## [Your assignment]
Scan the records for the word "både". Copy each line that includes it.

Collected data
######

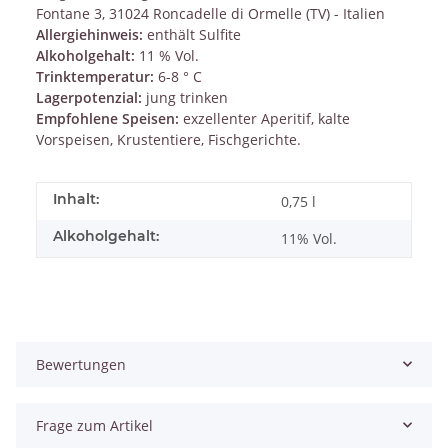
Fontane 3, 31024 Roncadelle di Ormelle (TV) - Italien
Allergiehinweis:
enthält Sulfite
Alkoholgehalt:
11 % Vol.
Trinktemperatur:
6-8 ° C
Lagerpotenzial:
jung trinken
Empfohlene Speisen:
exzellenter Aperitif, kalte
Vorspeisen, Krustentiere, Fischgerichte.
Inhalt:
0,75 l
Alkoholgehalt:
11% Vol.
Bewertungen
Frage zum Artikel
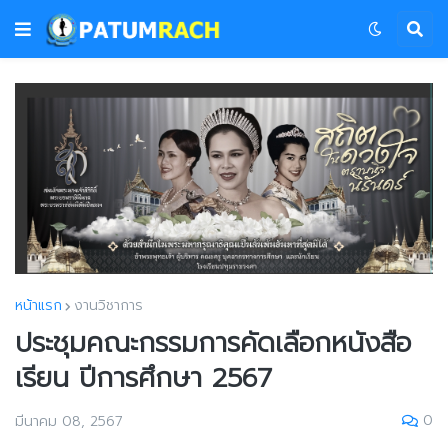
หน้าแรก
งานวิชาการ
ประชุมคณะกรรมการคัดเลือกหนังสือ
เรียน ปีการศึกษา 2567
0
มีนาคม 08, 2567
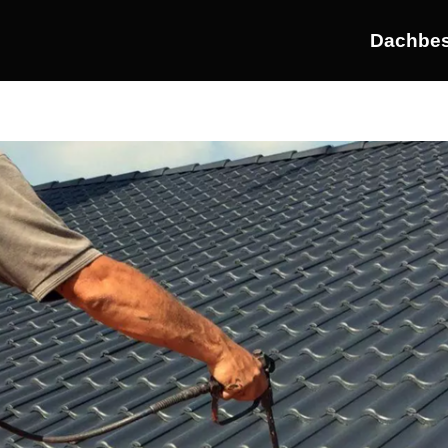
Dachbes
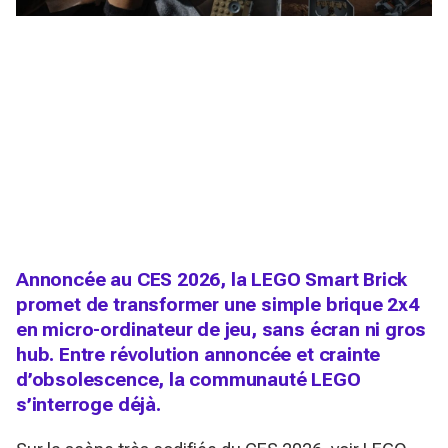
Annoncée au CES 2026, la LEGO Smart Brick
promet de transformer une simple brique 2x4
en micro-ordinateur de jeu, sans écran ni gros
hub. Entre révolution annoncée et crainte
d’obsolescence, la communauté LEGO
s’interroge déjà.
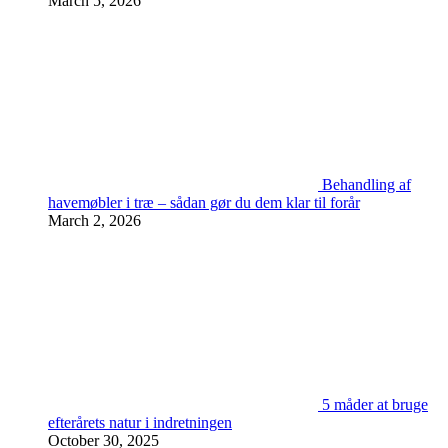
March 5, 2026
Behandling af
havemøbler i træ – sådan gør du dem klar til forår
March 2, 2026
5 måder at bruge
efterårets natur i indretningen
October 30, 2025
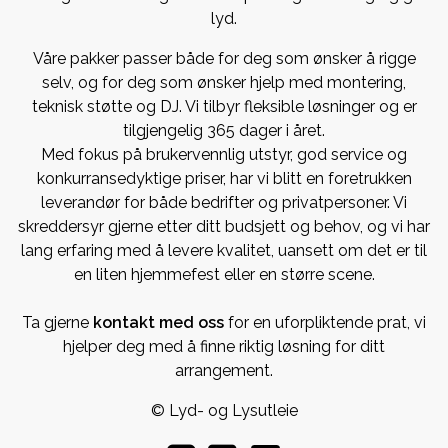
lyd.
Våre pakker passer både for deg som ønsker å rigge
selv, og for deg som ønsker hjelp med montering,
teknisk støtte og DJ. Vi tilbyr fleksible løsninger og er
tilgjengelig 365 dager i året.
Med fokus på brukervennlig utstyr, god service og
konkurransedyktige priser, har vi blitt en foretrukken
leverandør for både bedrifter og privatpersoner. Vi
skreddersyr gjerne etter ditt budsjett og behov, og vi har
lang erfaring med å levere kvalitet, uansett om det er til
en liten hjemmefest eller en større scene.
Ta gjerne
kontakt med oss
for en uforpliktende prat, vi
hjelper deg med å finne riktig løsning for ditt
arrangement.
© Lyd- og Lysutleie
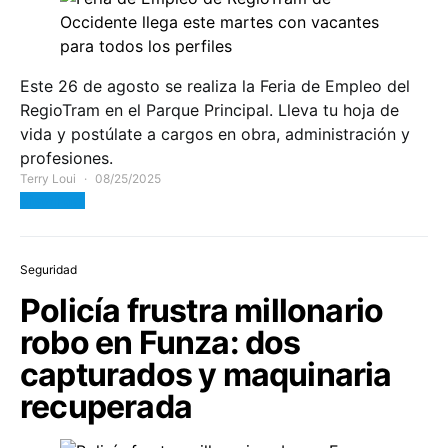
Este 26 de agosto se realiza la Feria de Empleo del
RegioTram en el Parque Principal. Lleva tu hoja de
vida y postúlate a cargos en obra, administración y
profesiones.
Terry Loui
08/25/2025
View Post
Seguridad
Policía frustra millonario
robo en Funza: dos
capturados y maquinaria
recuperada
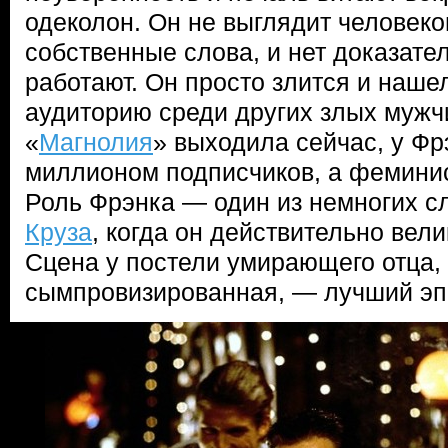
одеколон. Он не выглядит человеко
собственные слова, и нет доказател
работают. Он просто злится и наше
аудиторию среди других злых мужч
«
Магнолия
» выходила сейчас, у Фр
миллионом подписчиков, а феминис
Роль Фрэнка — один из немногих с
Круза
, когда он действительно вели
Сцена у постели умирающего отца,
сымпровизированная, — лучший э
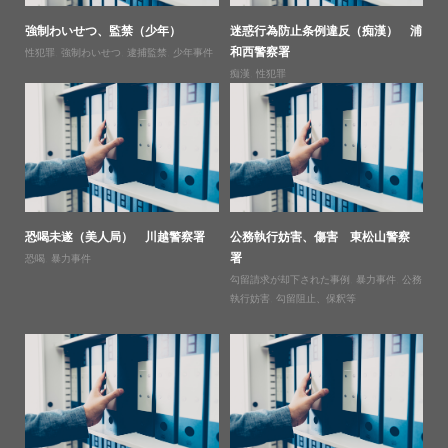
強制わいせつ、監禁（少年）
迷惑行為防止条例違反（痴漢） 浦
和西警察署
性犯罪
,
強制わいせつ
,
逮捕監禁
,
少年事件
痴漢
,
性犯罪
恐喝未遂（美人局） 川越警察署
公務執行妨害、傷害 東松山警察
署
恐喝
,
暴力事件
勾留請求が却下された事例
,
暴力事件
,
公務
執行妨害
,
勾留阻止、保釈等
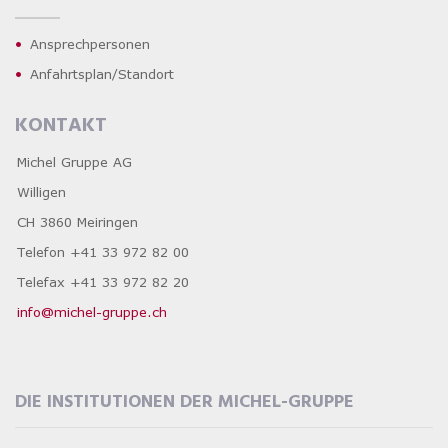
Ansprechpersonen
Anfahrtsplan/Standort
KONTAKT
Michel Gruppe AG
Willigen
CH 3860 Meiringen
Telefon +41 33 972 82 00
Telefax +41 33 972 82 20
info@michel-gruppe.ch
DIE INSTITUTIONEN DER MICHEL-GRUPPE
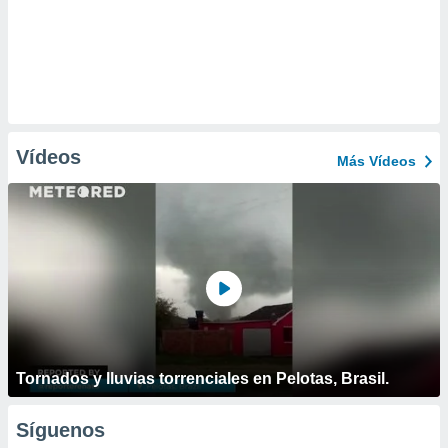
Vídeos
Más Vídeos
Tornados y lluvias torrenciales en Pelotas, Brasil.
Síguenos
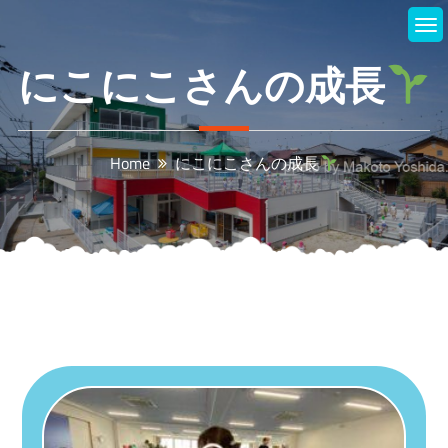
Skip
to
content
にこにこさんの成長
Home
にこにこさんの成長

######

## [Answer to the problem]
Våre pakker passer både for deg som ønsker å rigge
leverandør for både bedrifter og privatpersoner. Vi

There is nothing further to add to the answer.